A number of radiomic features were significantly associated with semantic features. However, the associations only ranged from weak to moderate, suggesting that both types of feature can potentially provide information that captures tumor phenotypes differently. As both semantic and radiomic features have shown promise in identifying aggressive tumors, their complementary roles in outcome prediction needs to be further investigated.

Materials and Methods

Patient and CT imaging

In this retrospective study, all experimental and imaging protocols were approved by an Institutional Review Board at the Tianjin Medical University Cancer Institute and Hospital (Tianjin, PR China) and informed consent was waived for all the participants. All methods were also performed in accordance with relevant guidelines and regulations. The cohort consisted of 258 Asian patients with pathological confirmation of lung adenocarcinoma either by surgical specimens or biopsy sample between November 2012 and March 2014. Table 1 shows the patient characteristics. Chest CT images were acquired on one of the three multiple detector CT scanners: Somatom Senation 64 (Siemens AG, Erlangen, Germany), Lightspeed 16, or Discovery CT750HD (GE Healthcare, Waukesha, WI) prior to any treatments. The CT images acquired on the 64-detector Siemens scanner were scanned with a tube voltage of 120 kVp, automatically adjusted current, pitch of 0.969, and were reconstructed with a 1.5 mm slice thickness. The image acquisition parameters for both GE scanners were 120 kVp and 150–200 mA with a pitch of 0.969. The reconstructed images acquired on the GE scanners had a slice thickness of 1.25 mm.

Semantic features

Three experienced thoracic radiologists (Y.L., F.Q., and S.L.) independently reviewed all CT images and assigned scores to each tumor for nine semantic imaging features. All radiologists were blinded to the scores assigned by the other radiologists. The score that was chosen by the majority of the radiologists was recorded for that semantic feature. If none of the radiologists had the same score, they reviewed the CT images together and any discrepancies were resolved by discussion until consensus was reached. Three semantic features (cavitation, air bronchogram, and calcification) were scored on a binary scale and rated as having the presence (score = 1) or absence (score = 0) of characteristic. The following semantic features were scored on categorical scales, ranging from 1 to 4: texture, border definition, contour, lobulation, spiculation, and concavity. The semantic features that were scored on the binary or categorical scales are hereafter referred to as binary or categorical features, respectively. The definitions and scoring scale of each semantic feature is shown in Table 2. Visual examples of tumors with different semantic features are shown in the Supplementary Information (Supplementary Figures S1 and S2 in Supplemental).
Table 2

Definition of the CT-based semantic features for lung tumor. Visual examples of tumors with different semantic features are shown in the supplemental materials.

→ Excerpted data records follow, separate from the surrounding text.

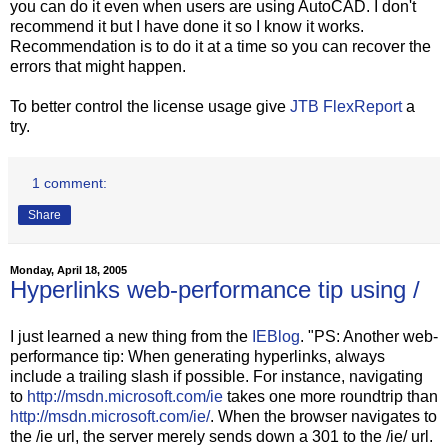
you can do it even when users are using AutoCAD. I don't
recommend it but I have done it so I know it works.
Recommendation is to do it at a time so you can recover the
errors that might happen.
To better control the license usage give
JTB FlexReport
a
try.
1 comment:
Share
Monday, April 18, 2005
Hyperlinks web-performance tip using /
I just learned a new thing from the
IEBlog
. "PS: Another web-
performance tip: When generating hyperlinks, always
include a trailing slash if possible. For instance, navigating
to
http://msdn.microsoft.com/ie
takes one more roundtrip than
http://msdn.microsoft.com/ie/
. When the browser navigates to
the /ie url, the server merely sends down a 301 to the /ie/ url.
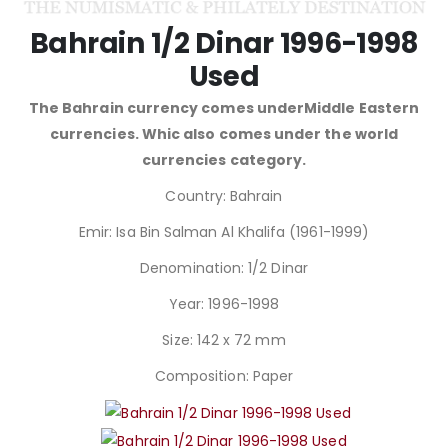
Bahrain 1/2 Dinar 1996-1998
Used
The Bahrain currency comes underMiddle Eastern
currencies. Whic also comes under the world
currencies category.
Country: Bahrain
Emir: Isa Bin Salman Al Khalifa (1961-1999)
Denomination: 1/2 Dinar
Year: 1996-1998
Size: 142 x 72 mm
Composition: Paper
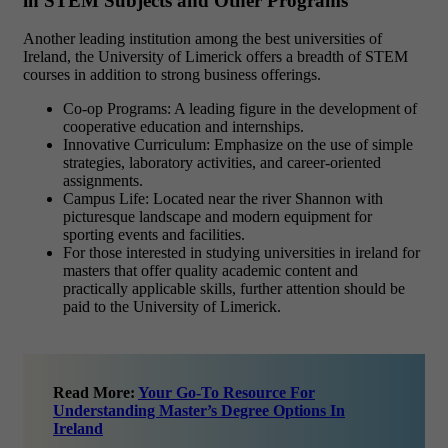
in STEM Subjects and Other Programs
Another leading institution among the best universities of
Ireland, the University of Limerick offers a breadth of STEM
courses in addition to strong business offerings.
Co-op Programs: A leading figure in the development of
cooperative education and internships.
Innovative Curriculum: Emphasize on the use of simple
strategies, laboratory activities, and career-oriented
assignments.
Campus Life: Located near the river Shannon with
picturesque landscape and modern equipment for
sporting events and facilities.
For those interested in studying universities in ireland for
masters that offer quality academic content and
practically applicable skills, further attention should be
paid to the University of Limerick.
Read More:
Your Go-To Resource For
Understanding Master’s Degree Options In
Ireland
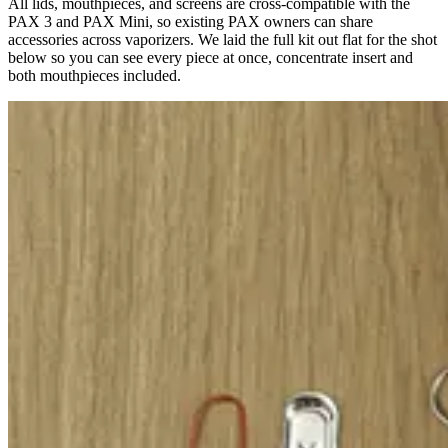
All lids, mouthpieces, and screens are cross-compatible with the
PAX 3 and PAX Mini, so existing PAX owners can share
accessories across vaporizers. We laid the full kit out flat for the shot
below so you can see every piece at once, concentrate insert and
both mouthpieces included.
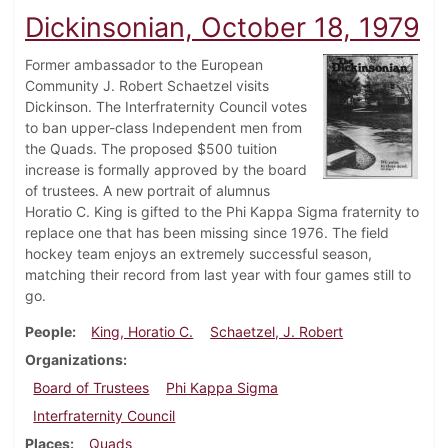
Dickinsonian, October 18, 1979
Former ambassador to the European
Community J. Robert Schaetzel visits
Dickinson. The Interfraternity Council votes
to ban upper-class Independent men from
the Quads. The proposed $500 tuition
increase is formally approved by the board
of trustees. A new portrait of alumnus
Horatio C. King is gifted to the Phi Kappa Sigma fraternity to
replace one that has been missing since 1976. The field
hockey team enjoys an extremely successful season,
matching their record from last year with four games still to
go.
People
King, Horatio C.
Schaetzel, J. Robert
Organizations
Board of Trustees
Phi Kappa Sigma
Interfraternity Council
Places
Quads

Semantic feature typeSemantic featureDefinitionScoring
Binary Features
CavitationGas-filled space (cavity) within the tumor due to central necrosis1 = presence, 0 = absence
Air BronchogramTubular line or branched air structure within the tumor1 = presence, 0 = absence
CalcificationDisplay layer(s) of calcium in any patterns1 = presence, 0 = absence
Categorical Features
TextureNon-solid/GGO, part-solid or solid tumor1 = non-solid/GGO; 2 = part-solid; 3 = solid
Border definitionAppearance of the edge of the tumor1 = well defined; 2 = tumor border is neither poor nor well defined; 3, poorly defined
ContourRoundness of the tumor1 = round; 2 = oval; 3 = somewhat irregular; 4 = irregular
LobulationTumor with undulating border1 = not lobulated; 2 to 4 = lobulated tumor with increasing degree
SpiculationTumor with spikes its edge1 = no spiculation; 2 = fine spiculation; 3 = coarse spiculation
ConcavityNotches (or concave cut) on the tumor surface1 = no concavity; 2 = slight concavity; 3 = deep concavity
Definition of the CT-based semantic features for lung tumor. Visual examples of tumors with different semantic features are shown in the supplemental materials.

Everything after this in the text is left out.